> _Exercise_
Pictures in the records are to be excluded from an otherwise exact copy.

> _Given information_

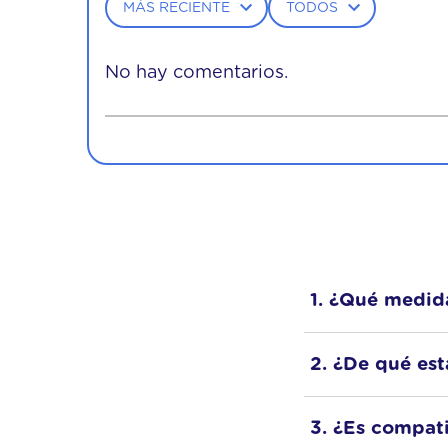
MÁS RECIENTE
TODOS
No hay comentarios.
1. ¿Qué medid
Disponible en
9
2. ¿De qué est
Tiene
cama infe
3. ¿Es compat
madera reforza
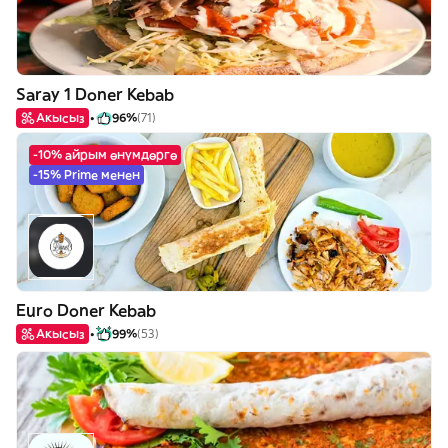
Saray 1 Doner Kebab
Акысыз
96%
(71)
-10% айрым өнүмдөргө
-15% Prime менен
Euro Doner Kebab
Акысыз
99%
(53)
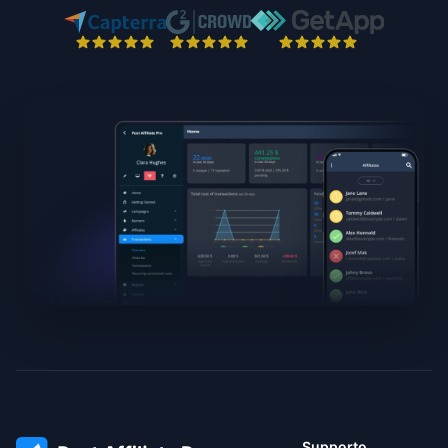
Supporto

> _Exercise result_
MÁS RECIENTE
TODOS
No hay comentarios.
1. ¿Qué medid
Disponible en
9
2. ¿De qué est
Tiene
cama infe
3. ¿Es compat
madera reforza
Saray 1 Doner Kebab
Акысыз
96%
(71)
-10% айрым өнүмдөргө
-15% Prime менен
Euro Doner Kebab
Акысыз
99%
(53)
Supporto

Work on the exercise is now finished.